> WORK REQUEST: Keep every line of the data below that has the string "size" and present those lines.

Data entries
--- START ---
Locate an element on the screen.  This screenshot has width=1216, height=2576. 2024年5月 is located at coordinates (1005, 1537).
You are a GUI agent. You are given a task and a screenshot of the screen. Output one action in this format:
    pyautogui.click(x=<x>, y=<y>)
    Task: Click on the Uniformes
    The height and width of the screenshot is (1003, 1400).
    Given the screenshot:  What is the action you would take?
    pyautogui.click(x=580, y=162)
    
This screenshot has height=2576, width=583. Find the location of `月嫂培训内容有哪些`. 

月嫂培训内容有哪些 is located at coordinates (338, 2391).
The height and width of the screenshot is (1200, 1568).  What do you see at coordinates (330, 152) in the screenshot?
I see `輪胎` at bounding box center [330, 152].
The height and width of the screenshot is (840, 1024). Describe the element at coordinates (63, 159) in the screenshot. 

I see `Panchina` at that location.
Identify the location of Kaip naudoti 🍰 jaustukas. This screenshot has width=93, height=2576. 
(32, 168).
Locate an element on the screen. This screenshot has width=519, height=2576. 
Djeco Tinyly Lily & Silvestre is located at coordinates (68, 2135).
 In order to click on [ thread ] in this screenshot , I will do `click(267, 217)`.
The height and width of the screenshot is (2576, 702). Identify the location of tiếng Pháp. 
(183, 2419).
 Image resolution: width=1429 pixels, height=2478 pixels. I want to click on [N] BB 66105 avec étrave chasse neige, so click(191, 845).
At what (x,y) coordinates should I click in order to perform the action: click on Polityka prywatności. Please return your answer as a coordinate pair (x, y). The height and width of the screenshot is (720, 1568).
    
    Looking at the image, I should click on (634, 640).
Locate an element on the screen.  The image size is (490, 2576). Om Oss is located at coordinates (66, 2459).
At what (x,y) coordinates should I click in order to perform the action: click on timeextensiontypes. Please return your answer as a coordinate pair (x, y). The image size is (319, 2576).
--- END ---
> RESPONSE:
Locate an element on the screen.  The image size is (490, 2576). Om Oss is located at coordinates (66, 2459).
At what (x,y) coordinates should I click in order to perform the action: click on timeextensiontypes. Please return your answer as a coordinate pair (x, y). The image size is (319, 2576).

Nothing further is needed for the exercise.